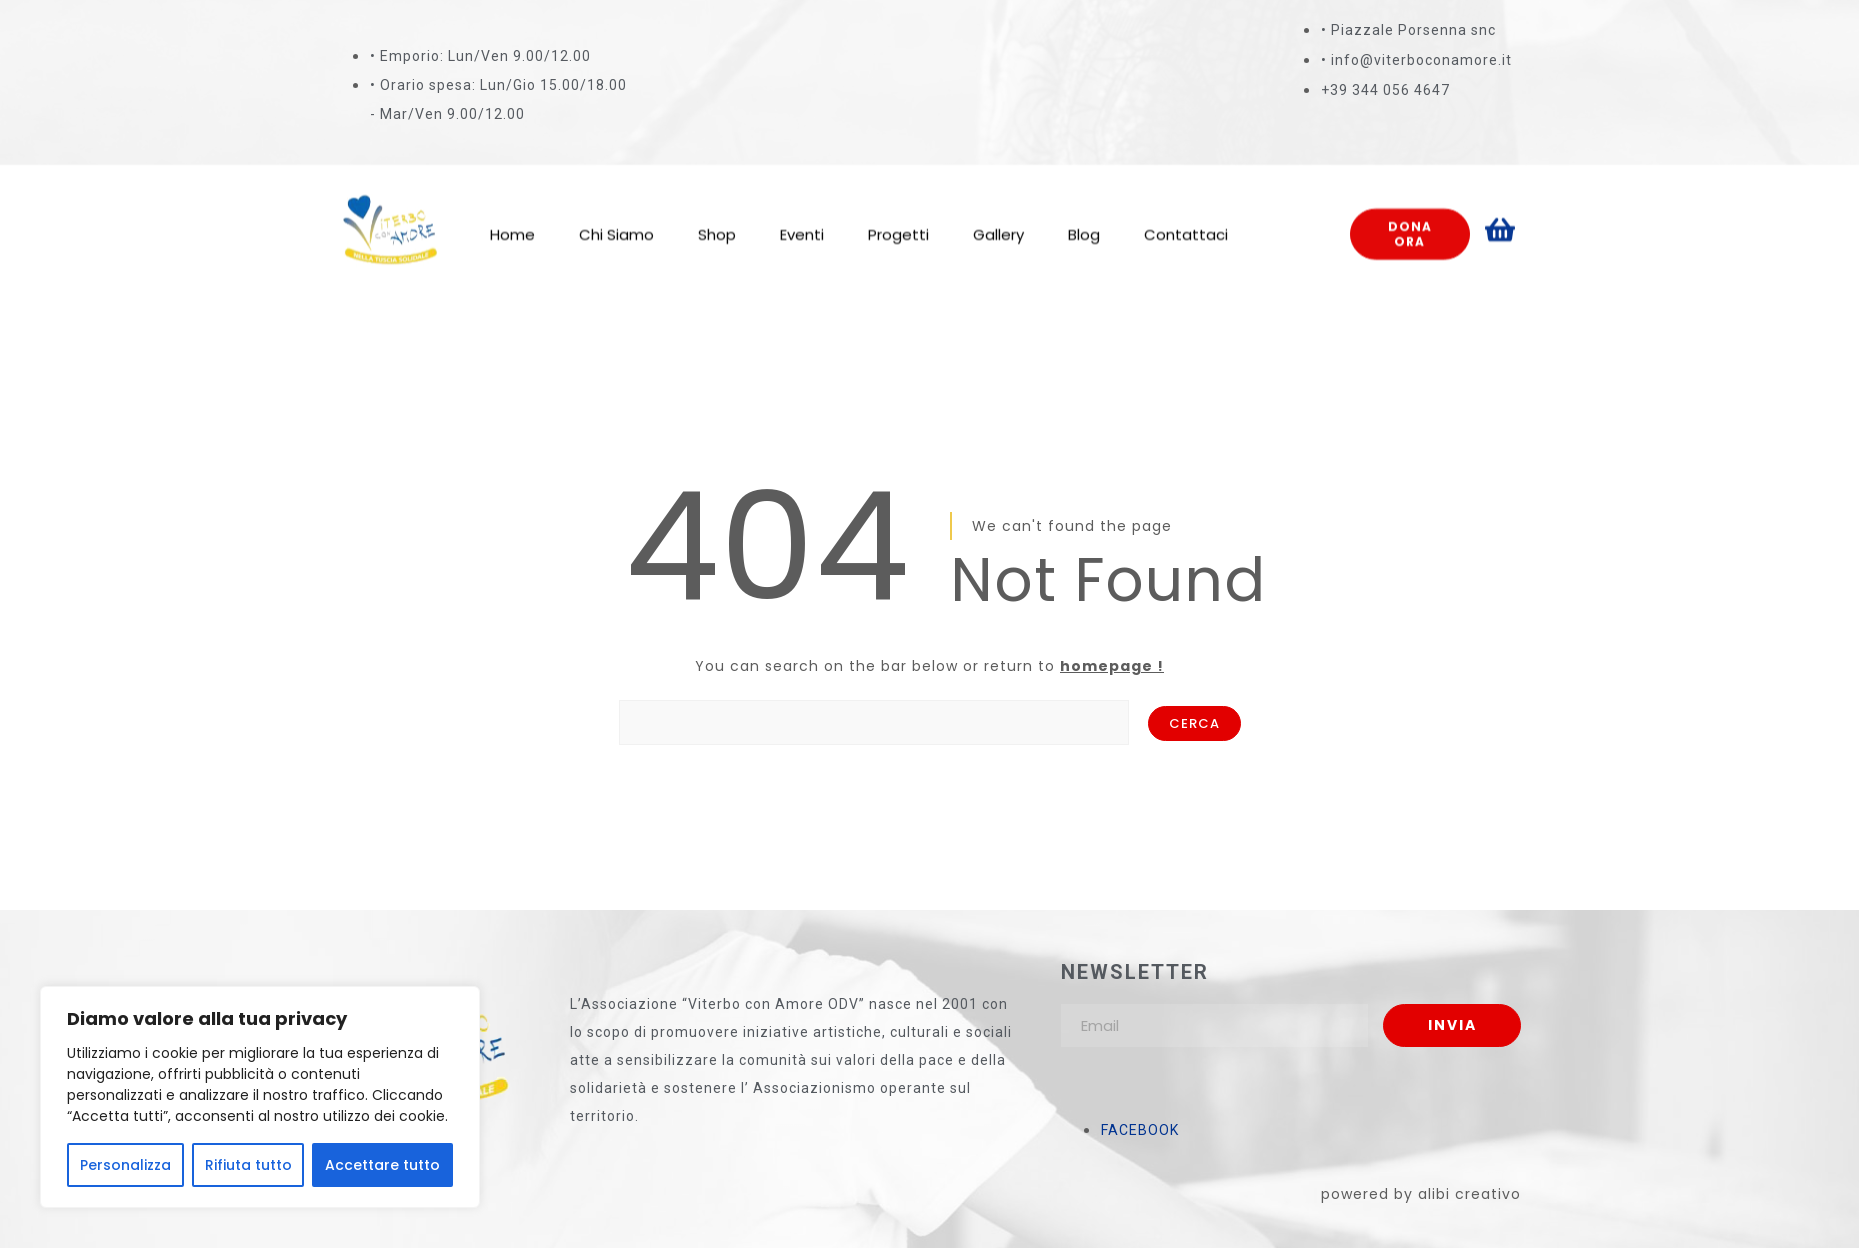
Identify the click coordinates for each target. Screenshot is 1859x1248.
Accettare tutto (382, 1165)
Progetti (898, 214)
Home (512, 214)
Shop (717, 214)
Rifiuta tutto (248, 1165)
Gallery (998, 214)
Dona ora (1410, 213)
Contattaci (1186, 214)
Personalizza (125, 1165)
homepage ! (1112, 666)
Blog (1084, 214)
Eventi (802, 214)
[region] (260, 1097)
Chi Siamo (616, 214)
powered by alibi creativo (1421, 1194)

_ _ _ _

▸ **WHAT NEEDS TO BE DONE**: Starting at the line with "Contattaci (1186, 214)", restate every line word for word through the end of the listing above.

▸ **RESULT**:
Contattaci (1186, 214)
Personalizza (125, 1165)
homepage ! (1112, 666)
Blog (1084, 214)
Eventi (802, 214)
[region] (260, 1097)
Chi Siamo (616, 214)
powered by alibi creativo (1421, 1194)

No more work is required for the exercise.